You should have gotten the idea by now. Ratliff’s volume is full of fairly radical but largely undefended assertions. (The vagueness cuts against their shock value). For instance, “We can pretty much wave bye-bye to the completest-music-collector impulse.” That is now a cultural commonplace, though I am not sure it is true. The reasoning is that if young people buy or download singles, they won’t be hearing albums, the standard means of appreciation in the writer’s youth. Therefore they are less likely to follow a career or a genre. But why not? According to Ratliff, the collecting impulse “doesn’t have a consensual frame; there is no style for it.” What does that mean? I know many collectors and young people who are as passionately completest about their favorite genres and stars as previous generations.

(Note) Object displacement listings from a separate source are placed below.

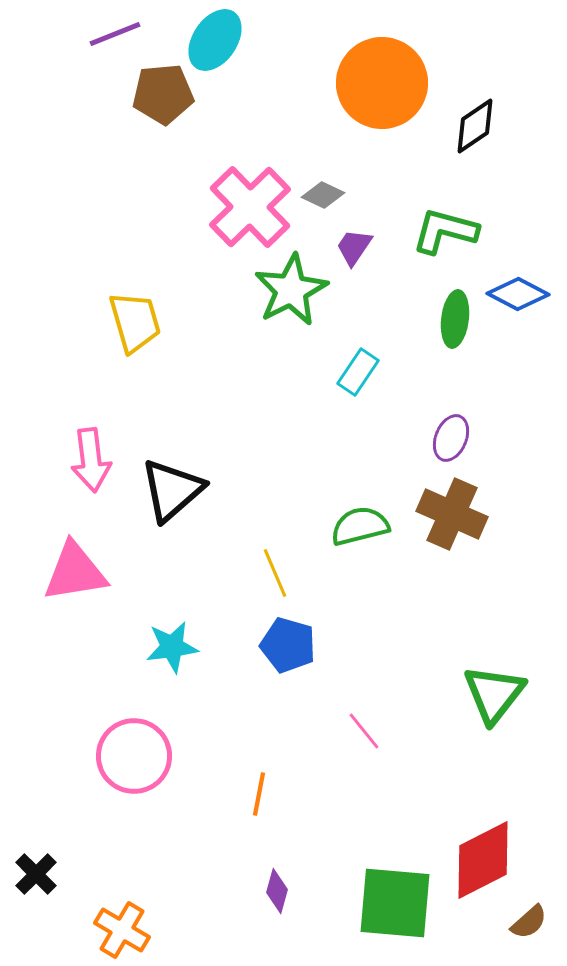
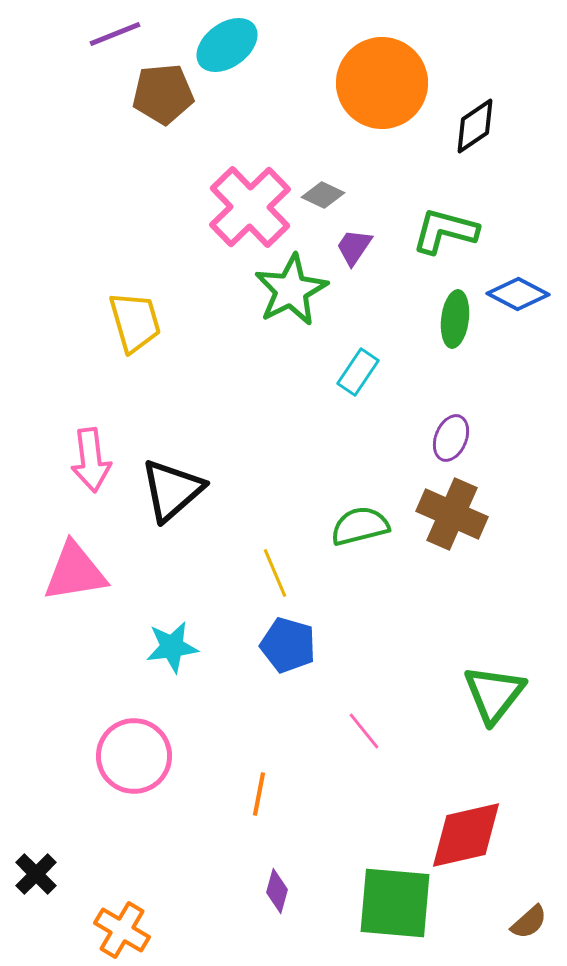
cyan ellipse: moved 12 px right, 5 px down; rotated 20 degrees clockwise
red diamond: moved 17 px left, 25 px up; rotated 14 degrees clockwise
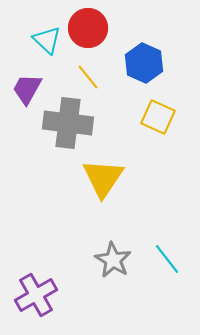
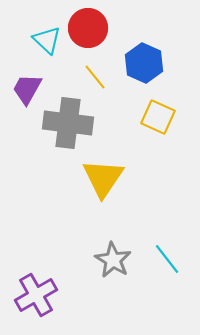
yellow line: moved 7 px right
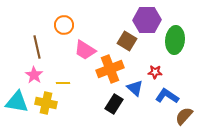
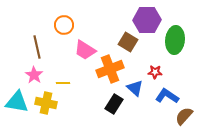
brown square: moved 1 px right, 1 px down
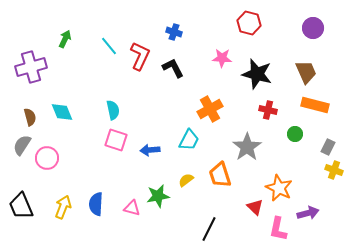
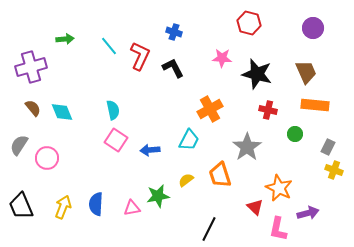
green arrow: rotated 60 degrees clockwise
orange rectangle: rotated 8 degrees counterclockwise
brown semicircle: moved 3 px right, 9 px up; rotated 24 degrees counterclockwise
pink square: rotated 15 degrees clockwise
gray semicircle: moved 3 px left
pink triangle: rotated 24 degrees counterclockwise
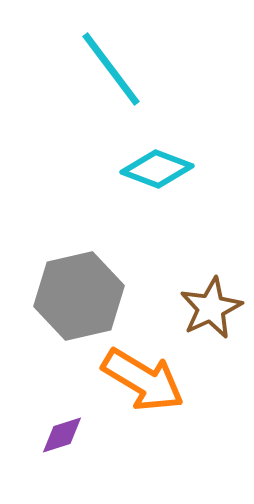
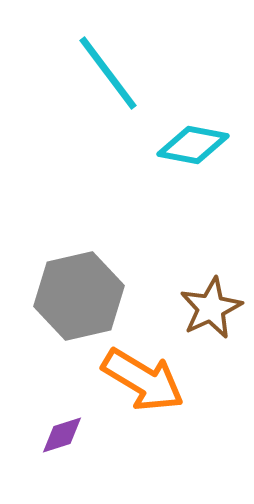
cyan line: moved 3 px left, 4 px down
cyan diamond: moved 36 px right, 24 px up; rotated 10 degrees counterclockwise
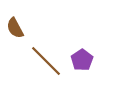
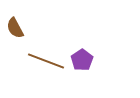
brown line: rotated 24 degrees counterclockwise
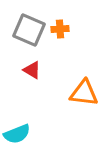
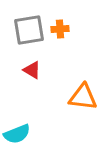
gray square: rotated 32 degrees counterclockwise
orange triangle: moved 1 px left, 4 px down
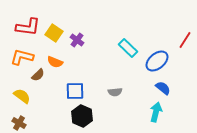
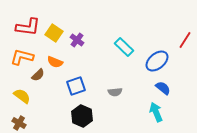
cyan rectangle: moved 4 px left, 1 px up
blue square: moved 1 px right, 5 px up; rotated 18 degrees counterclockwise
cyan arrow: rotated 36 degrees counterclockwise
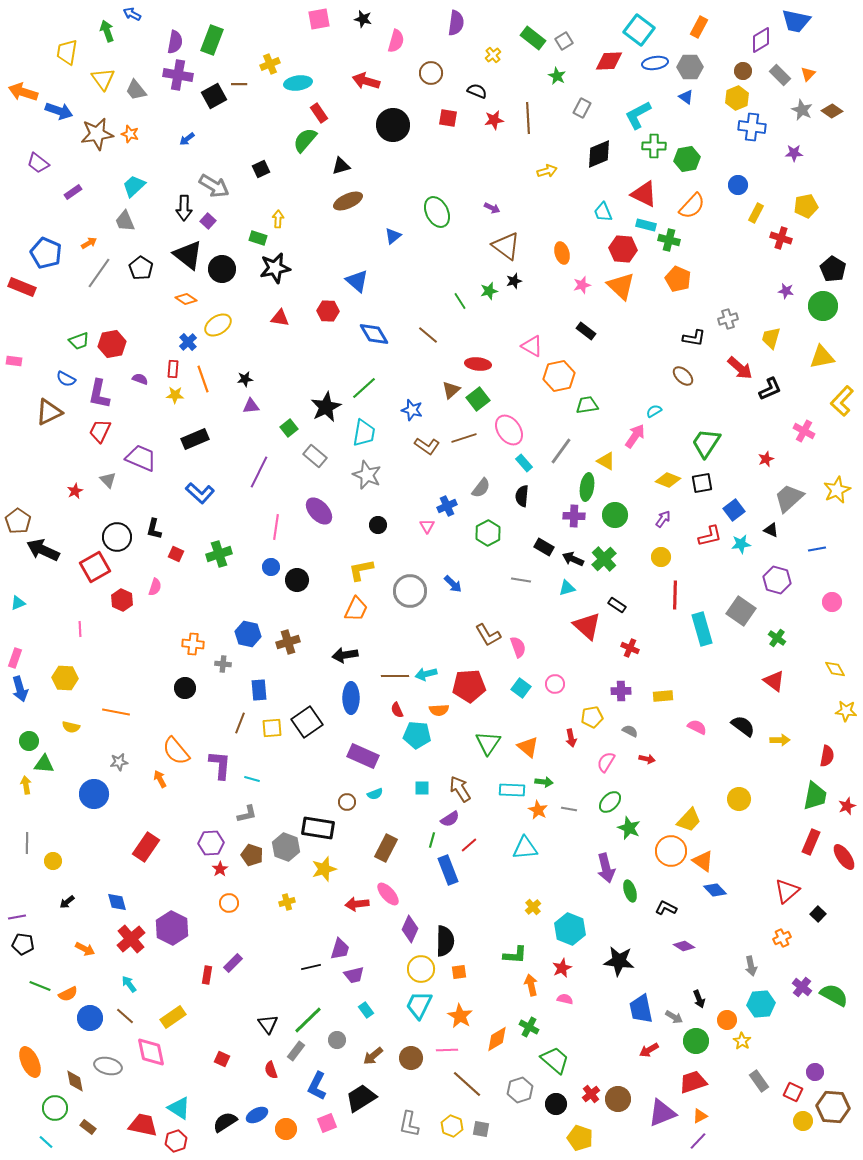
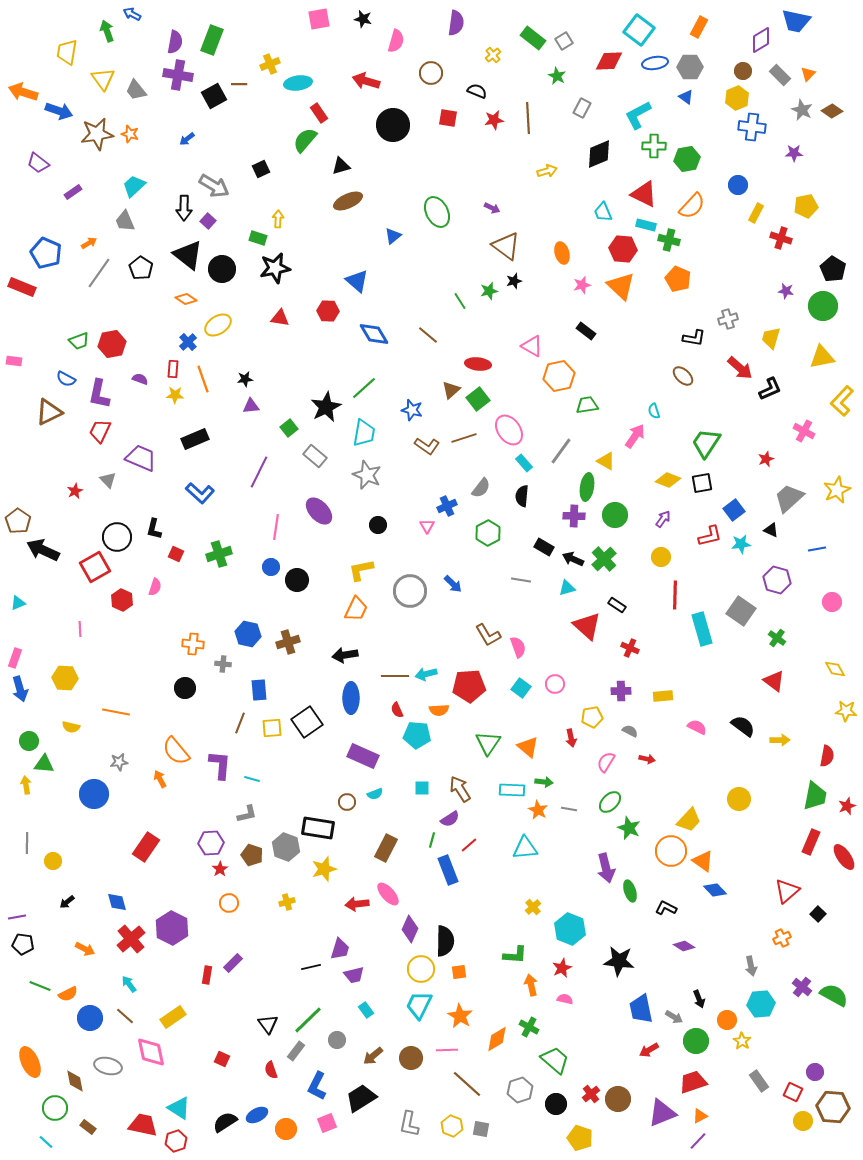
cyan semicircle at (654, 411): rotated 77 degrees counterclockwise
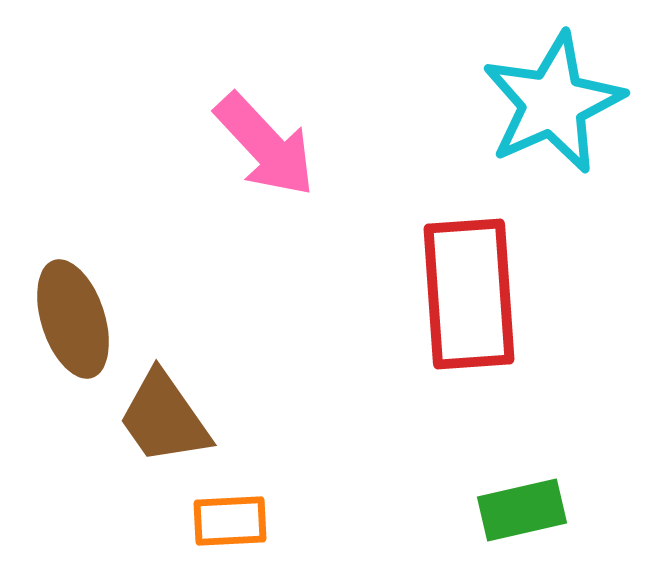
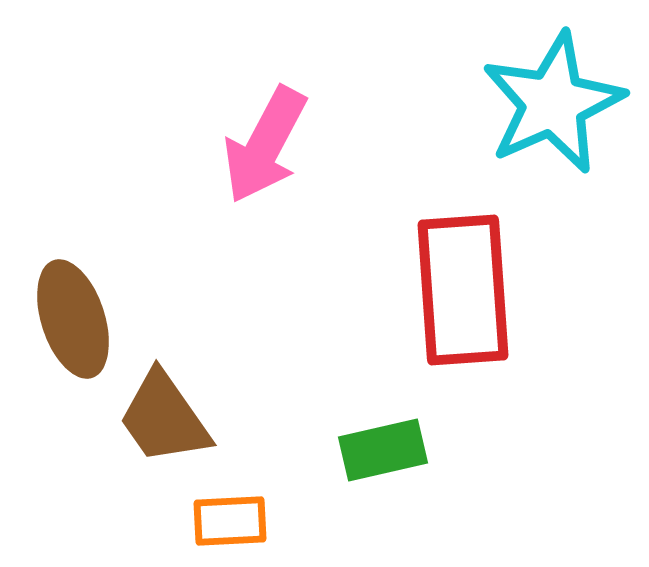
pink arrow: rotated 71 degrees clockwise
red rectangle: moved 6 px left, 4 px up
green rectangle: moved 139 px left, 60 px up
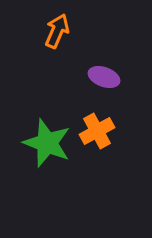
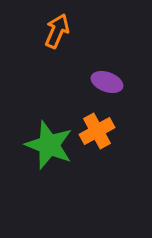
purple ellipse: moved 3 px right, 5 px down
green star: moved 2 px right, 2 px down
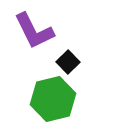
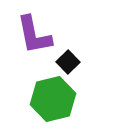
purple L-shape: moved 4 px down; rotated 15 degrees clockwise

I don’t see anyone worrying about a “consensual frame.”
Occasionally, Ratliff makes interesting comments on individual artists. Sarah Vaughan shows up repeatedly. In a chapter on virtuosity she is paired with pianist Art Tatum. “In most kinds of music there is no tradition for virtuosity being a ground, basis or starting place” Ratliff claims, apparently ignoring Franz Liszt and his disciples. “And that accounts for most of the problems that there may be in listening to Sarah Vaughan and Art Tatum. They start from virtuosity. Their ability seems to outrun the musical material they’re working with.”
Others, of course, might find Ratliff’s thinking more intriguing — even logical — and his writing more compelling. For me, the best way to make use of this deeply flawed book is to listen carefully to the music selections he lists at the beginning of each chapter. I (and most likely you) won’t necessarily hear what he does. For instance, in a Mariah Carey song he hears “a private hungering force all around it.” But it is interesting to compare notes on an eclectic countdown that includes The Impressions, the Mothers of Invention, and some electric Miles Davis along with Miley Cyrus’ “Party in the U.S.A.” Hard to believe that the kid on the bus would find that line-up boring.
Michael Ullman studied classical clarinet and was educated at Harvard, the University of Chicago, and the U. of Michigan, from which he received a PhD in English. The author or co-author of two books on jazz, he has written on jazz and classical music for The Atlantic Monthly, The New Republic, High Fidelity, Stereophile, The Boston Phoenix, The Boston Globe, and other venues. His articles on Dickens, Joyce, Kipling, and others have appeared in academic journals. For over 20 years, he has written a bi-monthly jazz column for Fanfare Magazine, for which he also reviews classical music. At Tufts University, he teaches mostly modernist writers in the English Department and jazz and blues history in the Music Department. He plays piano badly.